Schwarzschild M A, Vale W, Corigliano-Murphy A C, Pisano J J, Ip N Y, Zigmond R E
Department of Biological Chemistry and Molecular Pharmacology, Harvard Medical School, Boston, MA 02115.
Neuroscience. 1989;31(1):159-67. doi: 10.1016/0306-4522(89)90037-7.
The hydroxylation of tyrosine to dopa is the rate-limiting reaction in catecholamine biosynthesis. It has been previously reported that secretin, vasoactive intestinal peptide and peptide histidine isoleucine amide, all members of the secretin-glucagon family of peptides, increase dopa synthesis in superior cervical ganglia in vitro. We report here that two other members of this peptide family, rat growth hormone-releasing factor and helodermin H38, a component of Gila monster venom, also increase the rate of dopa synthesis, while glucagon-like peptides I and II and a number of other peptides tested produce no effect. Since analogs of cAMP also increase dopa synthesis, it is of particular interest that all of the peptides that increase catechol synthesis also raise the levels of this cyclic nucleotide in the superior cervical ganglion. Helodermin H38 stimulated the rate of dopa synthesis and the level of cAMP with similar potencies (EC50S of approximately 10 nM) and with maximal effects of two- and two-fold, respectively. By either measure, rat growth hormone-releasing factor produced a two-fold increase at 10 microM and a three- to four-fold increase at 30 microM. Analogs of peptides of the secretin-glucagon family with a deletion or modification of the N-terminal histidine were much less effective in these assays at the concentrations tested than were their parent compounds, demonstrating an important role for this amino acid in conferring activity on these peptides. In addition to increasing dopa synthesis in intact tissue, incubation of ganglia with rat growth hormone-releasing factor, secretin, vasoactive intestinal peptide or peptide histidine isoleucine amide also increased the activity of tyrosine hydroxylase measured subsequently in ganglion homogenates. Thus, the peptidergic stimulation of dopa synthesis observed in the intact superior cervical ganglion appears to be due, at least in part, to the activation of tyrosine hydroxylase. Together with previous studies, these findings support the hypothesis that certain members of the secretin-glucagon family increase catecholamine synthesis in sympathetic neurons by a cAMP-dependent activation of tyrosine hydroxylase.

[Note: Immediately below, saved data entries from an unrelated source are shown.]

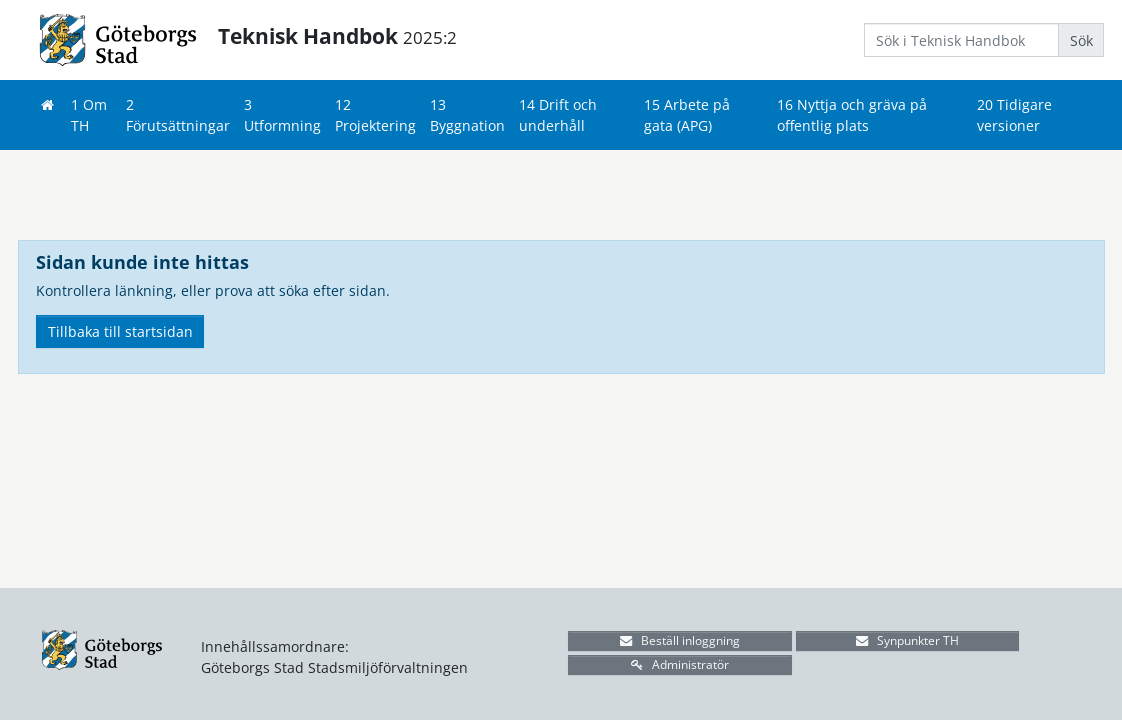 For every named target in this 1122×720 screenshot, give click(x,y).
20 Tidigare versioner (1014, 115)
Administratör (680, 664)
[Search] (961, 40)
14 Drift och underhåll (558, 115)
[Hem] (48, 104)
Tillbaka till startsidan (120, 331)
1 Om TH (89, 115)
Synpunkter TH (907, 640)
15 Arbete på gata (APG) (687, 115)
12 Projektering (375, 115)
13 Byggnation (467, 115)
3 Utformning (282, 115)
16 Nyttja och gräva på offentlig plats (852, 115)
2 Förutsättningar (178, 115)
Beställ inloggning (680, 640) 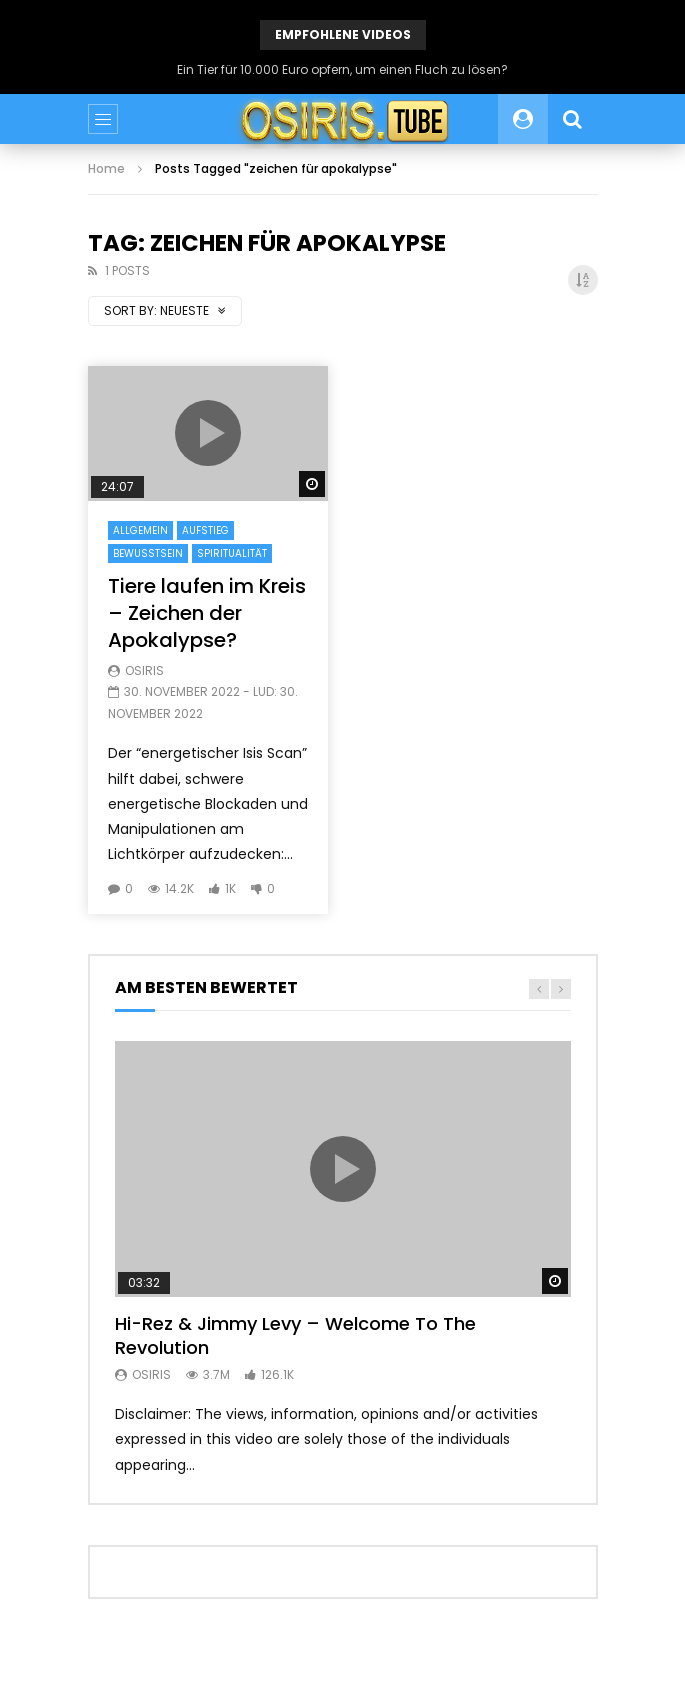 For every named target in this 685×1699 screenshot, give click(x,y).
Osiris (144, 670)
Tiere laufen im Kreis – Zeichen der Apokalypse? (207, 613)
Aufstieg (205, 530)
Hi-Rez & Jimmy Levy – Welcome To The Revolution (295, 1335)
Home (106, 168)
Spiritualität (232, 553)
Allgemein (140, 530)
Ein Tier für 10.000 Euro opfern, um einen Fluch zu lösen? (342, 69)
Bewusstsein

酪氨酸羟化生成多巴是儿茶酚胺生物合成中的限速反应。此前有报道称,促胰液素、血管活性肠肽和肽组氨酸异亮氨酸酰胺,这些促胰液素 - 胰高血糖素家族肽的所有成员,在体外可增加颈上神经节中的多巴合成。我们在此报告,该肽家族的另外两个成员,大鼠生长激素释放因子和希拉毒蜥毒液成分希拉毒素H38,也能增加多巴合成速率,而胰高血糖素样肽I和II以及其他一些测试过的肽则没有效果。由于环磷酸腺苷(cAMP)类似物也能增加多巴合成,特别有趣的是,所有增加儿茶酚合成的肽也会提高颈上神经节中这种环核苷酸的水平。希拉毒素H38刺激多巴合成速率和cAMP水平的效力相似(半数有效浓度约为10 nM),最大效应分别为两倍和两倍。通过任何一种测量方法,大鼠生长激素释放因子在10 μM时增加两倍,在30 μM时增加三到四倍。在这些测定中,促胰液素 - 胰高血糖素家族肽的N端组氨酸缺失或修饰的类似物在测试浓度下比其母体化合物效果差得多,表明该氨基酸在赋予这些肽活性方面起着重要作用。除了增加完整组织中的多巴合成外,用大鼠生长激素释放因子、促胰液素、血管活性肠肽或肽组氨酸异亮氨酸酰胺孵育神经节,随后在神经节匀浆中测量的酪氨酸羟化酶活性也会增加。因此,在完整的颈上神经节中观察到的肽能刺激多巴合成似乎至少部分是由于酪氨酸羟化酶的激活。与先前的研究一起,这些发现支持这样的假设,即促胰液素 - 胰高血糖素家族的某些成员通过cAMP依赖性激活酪氨酸羟化酶来增加交感神经元中的儿茶酚胺合成。